Along with much else, women’s hats are no longer a normal part of the mating game. Women’s hats are out there, but they’re all optional, and the range has shrunk. They come in very few basic shapes (like dresses), and nobody gets any basic training in hat choice or hat management, since real allure is felt to reside in hair, not in hats. Real absurdity, too, of course.
B ut winter is coming. The Hair Revolution was no help in bitter weather, and for a while everybody but Floridians and Californians simply froze above the neck. Lately healthy, utilitarian hats have returned in force, along with athletic footgear and down jackets, and there’s even a certain limited stylishness in recent examples. Fur is back, too, as are delicious pile fabrics, so that luxury can be combined with utility. Meanwhile thousands of watch caps, ear-flap caps, and wool berets are available from street vendors to provide instant warmth for passers-by without much regard for expressive charm. In this day of virtual uniformity, it’s curious that whenever a woman wears any hat at all, somebody is bound to say, “I love your hat!”–as if out of subliminal nostalgia for the truly great days.

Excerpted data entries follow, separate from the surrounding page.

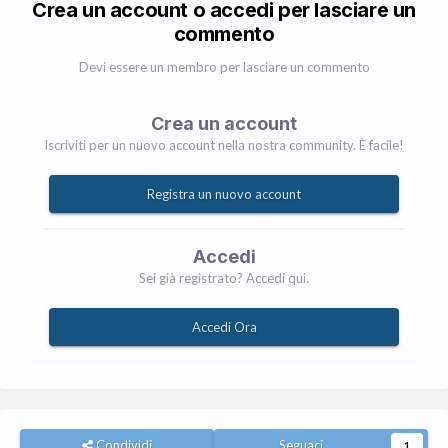
Crea un account o accedi per lasciare un
commento
Devi essere un membro per lasciare un commento
Crea un account
Iscriviti per un nuovo account nella nostra community. È facile!
Registra un nuovo account
Accedi
Sei già registrato? Accedi qui.
Accedi Ora
Condividi
Seguaci
1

Nobody says this to men about their baseball caps, the ubiquity of which has reduced choices for men just as general hatlessness has diminished the possibilities for women. What are old-fashioned hat-loving men to do? Classic hats appear pretentious and dandified. But such men could never wear–can barely stomach–headgear with the inelegance, the laddishness, the rakishness, the nerve of a baseball cap, especially one worn backward.

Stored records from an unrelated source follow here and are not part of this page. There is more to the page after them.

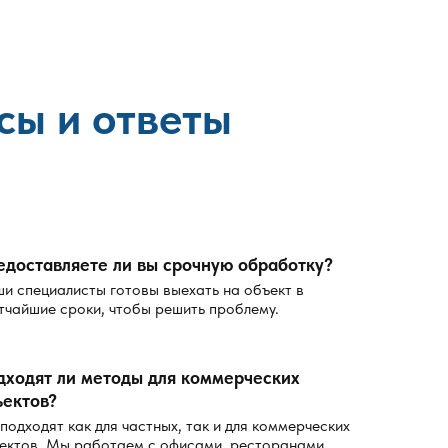
 сделать
сы и ответы
подходящий формат работ
сность людей и домашних животных
у без пропусков
ли дополнительная мера
едоставляете ли вы срочную обработку?
и специалисты готовы выехать на объект в
д обработкой
тчайшие сроки, чтобы решить проблему.
дходят ли методы для коммерческих
удники смогли работать без задержек. Обычно на
ъектов?
 подходят как для частных, так и для коммерческих
ектов. Мы работаем с офисами, ресторанами,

Nevertheless, let us hope that the Return of the Hat is at hand, inaugurated by men in their baseball caps, just as the strongest and longest-lasting fashion changes always have been inspired by men. The hat itself was a male invention and a male privilege until women got tired of coifs, veils, and wimples in the Renaissance. Then they daringly adopted hats to profit from the erotic charge male elements always add to feminine modes. Many women have done this again in the last decade or so, usually sticking to masculine sports hat shapes, baseball caps among them, or east European rabbinical effects to combat the cold blast.
I bought a fine example of that kind of winter hat. It surrounds my head in a warm nimbus of fake fur, my brow, ears, and nape encompassed by golden foxy fleece, my pate upholstered with plushy leopard pelt, my beardless face mitigating the rabbinical flavor. I’ve also acquired a neat hat that makes a black, furry sphere out of my whole skull, leaving some wisps of my hair to curl up my cheeks and down my forehead, Russian heroine style. More risky, since I’m not tall, is my cavalier hat in silvery, streaked brown and black velvet, with a biggish mobile brim for folding up and down at will, fore and aft or amidships.

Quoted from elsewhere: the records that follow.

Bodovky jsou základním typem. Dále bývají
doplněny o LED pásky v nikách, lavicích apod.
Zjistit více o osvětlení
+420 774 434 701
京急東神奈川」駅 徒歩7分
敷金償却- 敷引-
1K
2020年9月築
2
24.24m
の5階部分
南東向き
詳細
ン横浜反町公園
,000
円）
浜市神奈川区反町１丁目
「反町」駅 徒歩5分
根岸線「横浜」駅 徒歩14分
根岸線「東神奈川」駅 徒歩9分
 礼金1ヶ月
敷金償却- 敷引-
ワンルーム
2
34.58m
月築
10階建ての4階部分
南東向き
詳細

Short, small women have to remember that they can quickly resemble a mushroom in anything too big or a child in anything too cute. Medium-sized or large and tall women have no such problem and tend to look good in any kind of hat. They only have to remember to let enough of their face show and not to let the hat flatten them on top, so that their full-sized, shapely head and speaking eyes will support the hat’s dashing impact, and the hat itself won’t appear to jam a lid on the body’s expressive means. Advice to all: Study the older royals for the way they manage good proportions, especially the British Queen Mum, and don’t forget to study your own full-length hatted reflection–front, back, and profile–before hitting the street. Absurdity forever lurks.